Warmouth consumed significantly more Gopher Frog than Leopard Frog tadpoles. (Paired t-test, t = -3.05, df = 7, p=0.02). Mean number of Leopard Frog survivors with warmouth was 11.0 + 3.01 compared with only 7.75 + 2.62 Gopher Frogs. Alternatively, survival of Gopher Frogs with mosquitofish did not differ significantly from Leopard Frog survival. (Paired t-test t = -0.41, df = 7, p=0.70).

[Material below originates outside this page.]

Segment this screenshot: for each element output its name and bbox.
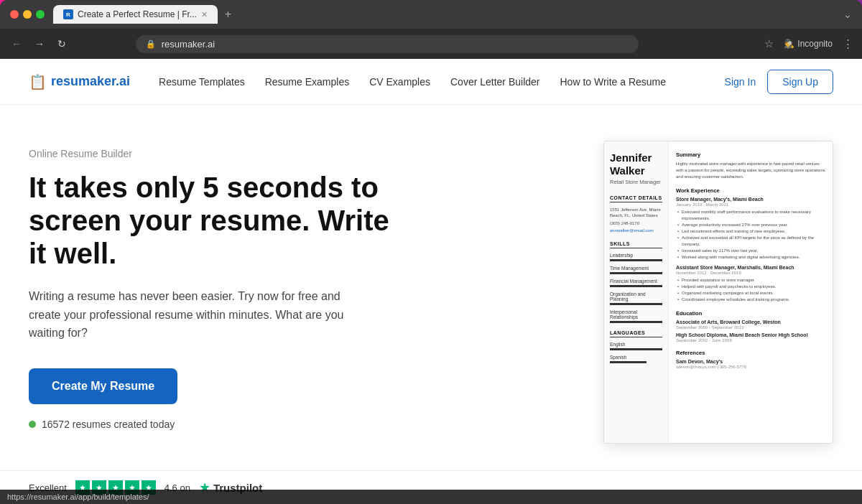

Predator image mapBanded sunfish (Enneacanthus obesus) - click to enlargeEastern mosquitofish (Gambusia holbrooki) - click to enlargeWarmouth sunfish (Lepomis gulosus) - click to enlarge


  • Warmouth consumed more tadpoles than the other predators and, when given the choice, ate more Gopher Frogs than Leopard Frogs.
  • Mosquitofish did not affect tadpole survival, but inflicted injuries to more Gopher Frog tadpoles than Leopard Frog tadpoles.
  • Banded sunfish did not affect survival or induce hiding behavior in either tadpole species.
  • Both tadpole species hide when in the presence of warmouth and mosquitofish. A higher proportion of Gopher Frogs sought refuge than Leopard Frogs.
  • Predatory fish had significant negative effects on Gopher Frog tadpoles. Gopher Frog tadpoles experienced lower survival and higher rates of injury than Leopard Frog tadpoles, and also increased hiding behavior.
  • Introduction of fish, including small fish such as mosquitofish, into previously fishless Gopher Frog breeding ponds will have detrimental effects on Gopher Frogs.